DEARBORN — City officials have announced plans to combat flooding and boost long-term stormwater resilience throughout the city.
Mayor Abdullah Hammoud and City Council President Michael Sareini recently met to discuss ongoing and future projects planned to combat flooding and revealed the results of a large-scale study commissioned by the city to try to assess and root cause the flooding during major storm events.
“Just a few months after [devastating flooding], I was elected as mayor of this city, with the promise that we would better prepare the city for floods and heavy rain events in the future,” Hammoud said. “We’re building resilience, we’re being proactive and prepared, and what we have done [thus far] has already yielded results.”
The study revealed that Dearborn’s current capacity to handle less than 3.5 inches of stormwater per rain event and being one of the most downstream communities in the Rouge watershed limits the city’s ability to move water out of the system fast enough during severe rain events.
As a result, the study recommended a drastic increase in capacity through large sewer separation projects.
Sareini thanked the combined efforts of the city’s Public Works Department, engineers and its vendor, OHM Advisors, that helped bring the study to a conclusion.
“This study provides a real framework,” he said. “It also helps us understand the short-term and long-term infrastructure needs in dollars so we can properly budget. While we waited for the study’s results, we did not sit idly by.”
Hammoud highlighted $25 million in grant dollars invested into flood preparedness and stormwater infrastructure while awaiting the conclusion of the study into the factors that have already resulted in minimal street and basement-level flooding during severe storm events, including removing logjams in the Rouge River, which increased capacity to move water out of Dearborn by 70 percent conversion of 24 residential easements along Morrow Circle into bioswales engineered to absorb up to 40,000 gallons of water in a single storm event; and investments in green infrastructure and permeable surfaces at parks and green spaces.
The clear-out of debris from the 12-foot-wide Colson-Palmer line will increase stormwater capacity by four million gallons of stormwater, restoring access to its original seven million gallon capacity.
The city has also employed a four-person sewer grate cleaning crew to ensure catch basins are cleared out to be able to take in stormwater when needed.
Some of the short-term projects already underway include two new pumps, or forced mains, that will move water into the river to prevent flooding, affecting more than 12,600 homes in East Dearborn; a federal grant that enabled the construction of four flap gates and two pumps that will act as backflow preventers, protecting roughly 13,600 residents from basement flooding during heavy rains, similar to the 2021 storm, which flooded nearly 20,000 homes in under 24 hours; and hundreds of new manhole covers in the same East End neighborhoods to direct rainwater away from the sanitary system into dedicated stormwater lines.
Also, plans are underway for two new stormwater lines for the area.

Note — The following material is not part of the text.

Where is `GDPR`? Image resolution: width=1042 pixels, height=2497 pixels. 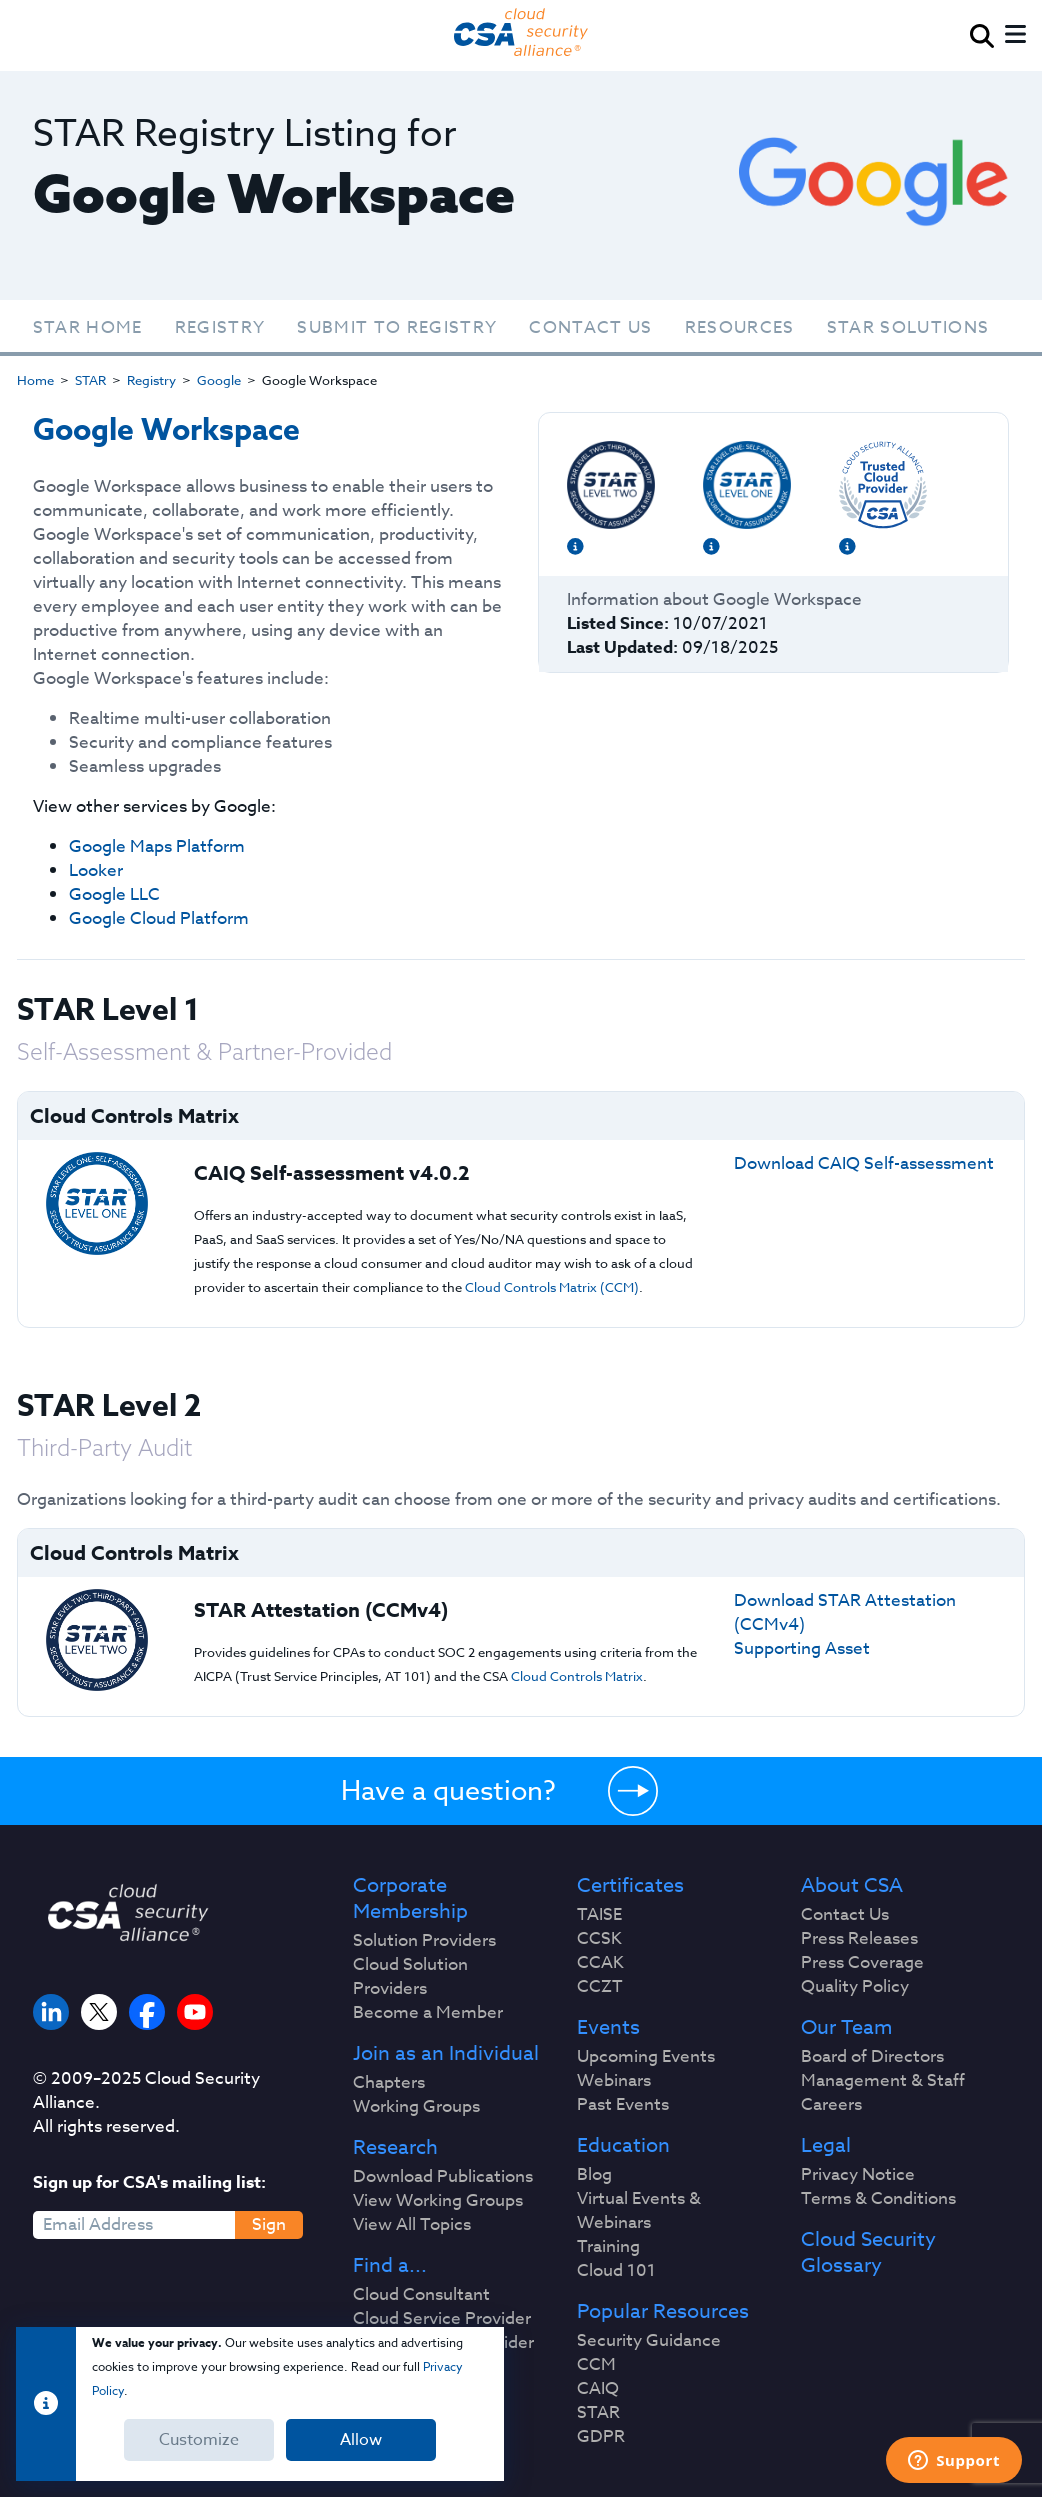
GDPR is located at coordinates (601, 2437).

Some of the long-term projects include the flooding study that confirmed large-scale sewer separation projects as the most cost-effective solution to flooding. The city has also designed five large-scale projects to massively increase stormwater capacity for generations to come. One of the projects, called “Project 1” or “Notre Dame”, is expected to impact 800 acres in the southwest side of the city to increase the combined sewer system’s capacity citywide.
Hammoud also said that an agreement with the Army Corps of Engineers to evaluate the city’s infrastructure will allow the city to secure federal funding for these projects for years to come.
“Our message today is clear: this is just the beginning,” he said. “We’ve been working over the last four years on addressing flooding concerns. We’re doing the basics better, and we’re also investing in short-term solutions to give residents the confidence to continually invest within the city of Dearborn.”
More information, a presentation, fact sheet and a video series on flooding projects is available on the city’s website at Dearborn.gov/FloodPreparedness.